Solved – What does it exactly mean if a random variable follows a distribution

distributionsnormal distributionrandom variableregression

Imagine there's a random variable such as $ε$. Then we say that $ε$ is i.i.d and follows a normal distribution with mean $0$ and variance $σ^2$.

What does this mean? Is this not a variable anymore? Is this a function now? I see this in most books and such but I'm still unclear what exactly it means or what it does and etc.

In terms of regression, I know this variable is basically the random errors, but what does it mean if this vector of random errors follows a normal distribution?

Best Answer

A random variable $\varepsilon \sim \mathrm{N}(0,\sigma^2)$ is not the kind of variable considered when thinking about function arguments or solving equations, but actually represents the outcome of a random experiment. (Mathematically rigorously, but not so important, one would say: it is a function mapping from a sample space into the space in which the random variable lives.)

How can this be understood? A probability measure, like $\mathrm{N}(0,\sigma^2)$ assigns values to sets, so-called events.
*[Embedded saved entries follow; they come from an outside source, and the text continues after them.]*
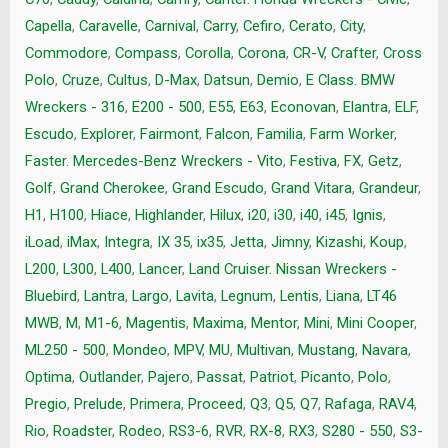
Capella
,
Caravelle
,
Carnival
,
Carry
,
Cefiro
,
Cerato
,
City
,
Commodore
,
Compass
,
Corolla
,
Corona
,
CR-V
,
Crafter
,
Cross
Polo
,
Cruze
,
Cultus
,
D-Max
,
Datsun
,
Demio
,
E Class. BMW
Wreckers - 316
,
E200 - 500
,
E55
,
E63
,
Econovan
,
Elantra
,
ELF
,
Escudo
,
Explorer
,
Fairmont
,
Falcon
,
Familia
,
Farm Worker
,
Faster. Mercedes-Benz Wreckers - Vito
,
Festiva
,
FX
,
Getz
,
Golf
,
Grand Cherokee
,
Grand Escudo
,
Grand Vitara
,
Grandeur
,
H1
,
H100
,
Hiace
,
Highlander
,
Hilux
,
i20
,
i30
,
i40
,
i45
,
Ignis
,
iLoad
,
iMax
,
Integra
,
IX 35
,
ix35
,
Jetta
,
Jimny
,
Kizashi
,
Koup
,
L200
,
L300
,
L400
,
Lancer
,
Land Cruiser. Nissan Wreckers -
Bluebird
,
Lantra
,
Largo
,
Lavita
,
Legnum
,
Lentis
,
Liana
,
LT46
MWB
,
M
,
M1-6
,
Magentis
,
Maxima
,
Mentor
,
Mini
,
Mini Cooper
,
ML250 - 500
,
Mondeo
,
MPV
,
MU
,
Multivan
,
Mustang
,
Navara
,
Optima
,
Outlander
,
Pajero
,
Passat
,
Patriot
,
Picanto
,
Polo
,
Pregio
,
Prelude
,
Primera
,
Proceed
,
Q3
,
Q5
,
Q7
,
Rafaga
,
RAV4
,
Rio
,
Roadster
,
Rodeo
,
RS3-6
,
RVR
,
RX-8
,
RX3
,
S280 - 550
,
S3-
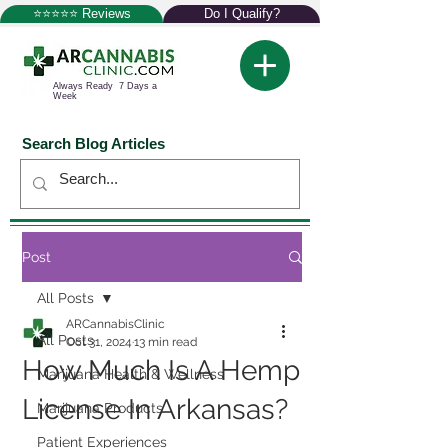
⭐⭐⭐⭐⭐ Reviews
Do I Qualify?
Always Ready 7 Days a
Week
Search Blog Articles
Post
All Posts
ARCannabisClinic
All Posts
Oct 31, 2024
13 min read
How Much Is A Hemp
Marijuana Health & Wellness
License In Arkansas?
Marijuana Products
Patient Experiences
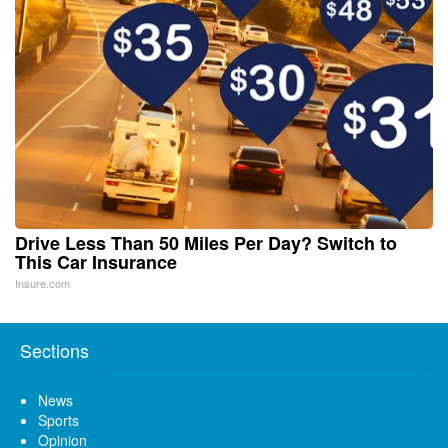
Drive Less Than 50 Miles Per Day? Switch to
This Car Insurance
Insure.com
Sections
News
Sports
Opinion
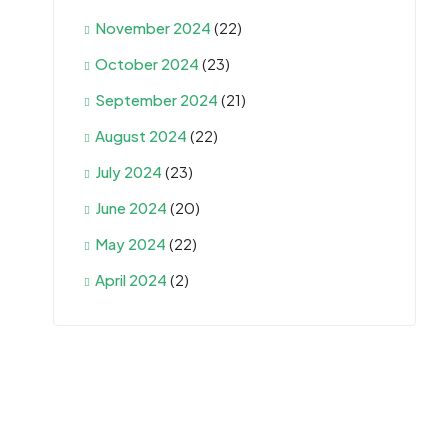
November 2024
(22)
October 2024
(23)
September 2024
(21)
August 2024
(22)
July 2024
(23)
June 2024
(20)
May 2024
(22)
April 2024
(2)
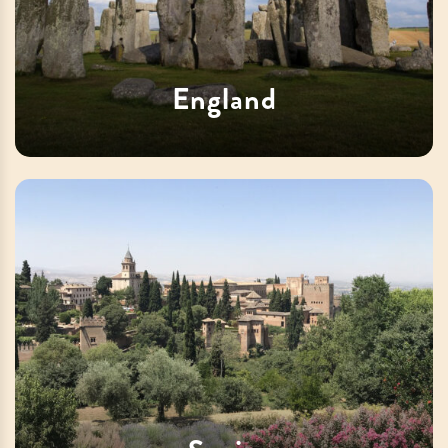
England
In this case, the probability of $\varepsilon$ ending up in a set $A$ has probability $$ \mathrm{N}(0,\sigma^2)(A) = \int_A \frac{1}{\sqrt{2\pi\sigma^2}}\exp\left(-\frac{1}{2\sigma^2} \|x \|^2 \right) \mathrm{d}x. $$ That means, if you repeatedly saw i.i.d. (independent and identically distributed) $\varepsilon$'s, they would (in the large data limit) on average end up in $A$, precisely $\mathrm{N}(0,\sigma^2)(A)\cdot 100 \%$ of the time.